| Activity |
All of the entries, apart from their pictures, are to be copied verbatim.

| Data under study |

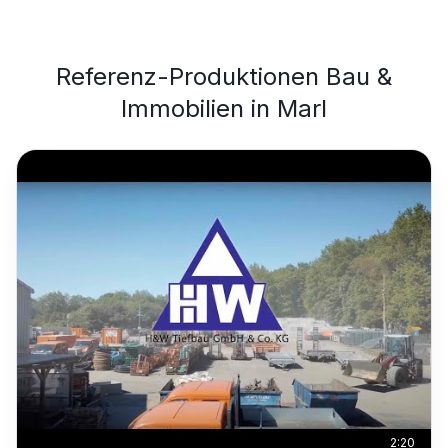
Referenz-Produktionen
Bau &
Immobilien
in
Marl
2:20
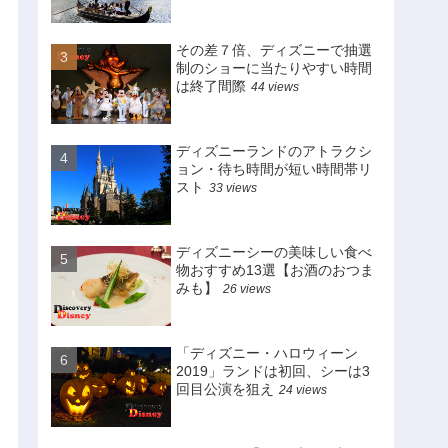
その差７倍、ディズニーで抽選
制のショーに当たりやすい時間
は終了間際
44 views
ディズニーランドのアトラクシ
ョン・待ち時間が短い時間帯リ
スト
33 views
ディズニーシーの美味しい食べ
物おすすめ13選【お酒のおつま
みも】
26 views
「ディズニー・ハロウィーン
2019」ランドは初回、シーは3
回目公演を狙え
24 views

| Exercise output |
Referenz-Produktionen
Bau &
Immobilien
in
Marl
2:20
その差７倍、ディズニーで抽選
制のショーに当たりやすい時間
は終了間際
44 views
ディズニーランドのアトラクシ
ョン・待ち時間が短い時間帯リ
スト
33 views
ディズニーシーの美味しい食べ
物おすすめ13選【お酒のおつま
みも】
26 views
「ディズニー・ハロウィーン
2019」ランドは初回、シーは3
回目公演を狙え
24 views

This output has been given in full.